Ce mois-ci, L’Objet d’Art vous invite à vous plonger dans les œuvres de Michel Dorigny, John Singer Sargent, Camille Claudel et Hans Hartung, ainsi qu’à découvrir les étonnantes collections de l’Ordre national des pharmaciens.
Sortir du rang
Né en 1616, le peintre Michel Dorigny eut la chance de travailler avec un des plus grands artistes de son temps : Simon Vouet, alors premier peintre du roi Louis XIII. Il en devint bientôt le gendre puis le collaborateur préféré. Mais ce qui fut à l’origine de sa fortune de son vivant se transforma en malédiction dès la fin de l’Ancien Régime.
Comme celui de nombreux autres artistes, son nom s’effaça au profit de ceux, plus célèbres, qui flattaient une vision hiérarchisée de l’histoire de l’art. Aux Simon Vouet, Philippe de Champaigne ou Charles Le Brun, la gloire ; à tous les autres qui passèrent entre leurs mains, les qualificatifs d’élèves, d’émules besogneux, ou pire encore, de suiveurs sans relief.
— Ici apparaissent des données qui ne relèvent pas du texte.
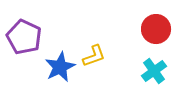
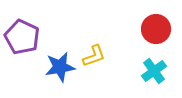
purple pentagon: moved 2 px left
blue star: rotated 16 degrees clockwise
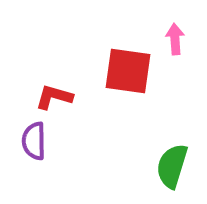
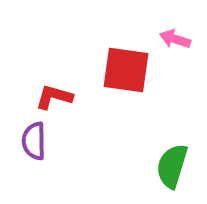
pink arrow: rotated 68 degrees counterclockwise
red square: moved 2 px left, 1 px up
Cette monographie démontre au contraire que les rapports de force entre les peintres étaient plus complexes que cette vision aujourd’hui désuète ne voudrait le faire croire. Dans une certaine mesure, elle affirme même que le cas de Michel Dorigny est l’exemple parfait d’une émancipation réussie durant le Grand Siècle.
Un répertoire exhaustif
Pour le prouver, Damien Tellas s’appuie sur un catalogue raisonné de grande ampleur, qui répertorie exhaustivement les peintures de chevalet, les grands décors, les gravures autographes et les feuilles dessinées. L’auteur bénéficie sans doute des recherches passées de Jacques Thuillier et de Barbara Brejon de Lavergnée, mais ose avec courage des attributions, des rapprochements et des comparaisons très éclairantes. Il restitue aussi les éléments détruits ou disparus d’importants décors grâce à l’estampe et aux sources documentaires. Ce corpus minutieusement reconstitué lui permet de proposer une interprétation nuancée de l’art de Dorigny dans un texte très enlevé. On le lit d’abord comme une biographie (son plan chronologique y invite) ; mais bientôt, on en saisit le propos sous-jacent.
Les décors de la maturité
À travers l’analyse des décors de la maturité, notamment ceux de l’hôtel de La Rivière en 1653, de l’hôtel de Lauzun vers 1659 ou du pavillon de la reine au château de Vincennes en 1660-1665, on assiste à la naissance d’un peintre original, qui manie aussi bien la mythologie allégorique que le vocabulaire ornemental. De lambris en plafonds, de voussures historiées en décors feints, Dorigny affirme une manière déclamatoire à la palette vive et aux compositions très dynamiques. Peu de temps avant sa mort, il s’illustre encore dans le décor éphémère pour l’entrée de Louis XIV et de Marie-Thérèse à Paris, en 1660.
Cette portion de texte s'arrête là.